* EXERCISE BRIEF
Exact reproduction required: the lines below from the line with "Grüne Jugend" to the line with "Wolfratshausen", both ends included, and no others.

Extracted records:
= Beginning of Section =
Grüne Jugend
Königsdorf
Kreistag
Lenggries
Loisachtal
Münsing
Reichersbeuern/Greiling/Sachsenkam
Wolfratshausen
= End of Section =
= Beginning of Section =
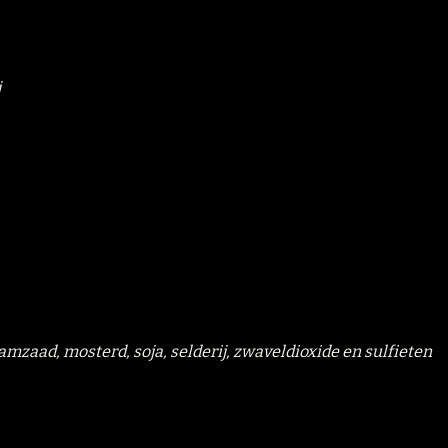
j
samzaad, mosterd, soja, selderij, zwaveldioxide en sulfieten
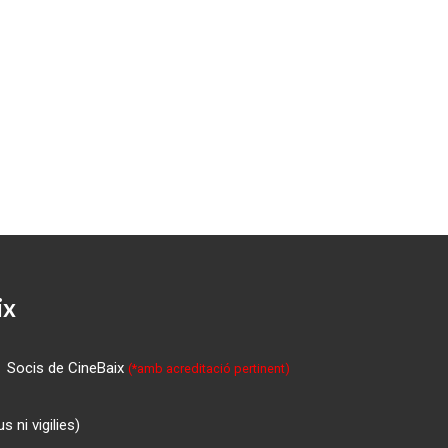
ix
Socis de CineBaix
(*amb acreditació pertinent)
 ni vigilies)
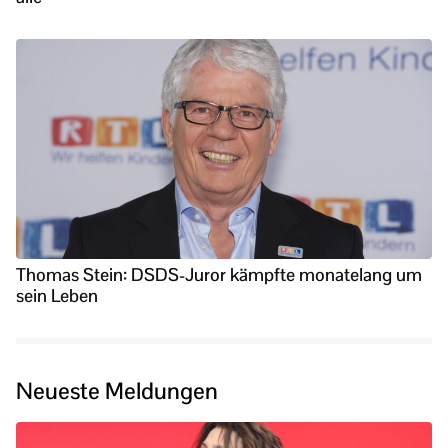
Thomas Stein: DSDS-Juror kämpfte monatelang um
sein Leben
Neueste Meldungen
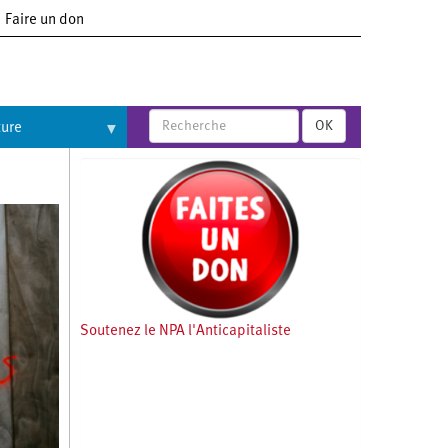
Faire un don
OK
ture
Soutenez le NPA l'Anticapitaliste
= End of Section =
= Beginning of Section =
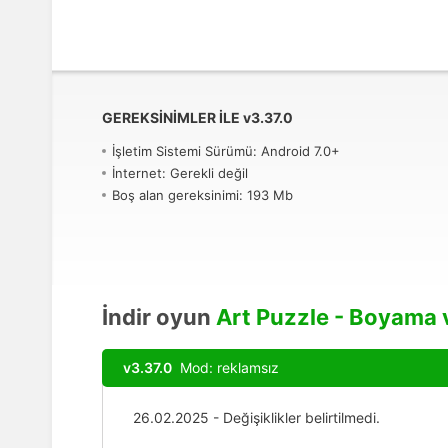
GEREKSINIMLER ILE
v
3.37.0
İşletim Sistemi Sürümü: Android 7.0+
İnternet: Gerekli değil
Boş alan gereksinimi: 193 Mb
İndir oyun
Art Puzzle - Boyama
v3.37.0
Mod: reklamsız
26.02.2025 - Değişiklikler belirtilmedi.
= End of Section =
* WRITTEN SOLUTION
Grüne Jugend
Königsdorf
Kreistag
Lenggries
Loisachtal
Münsing
Reichersbeuern/Greiling/Sachsenkam
Wolfratshausen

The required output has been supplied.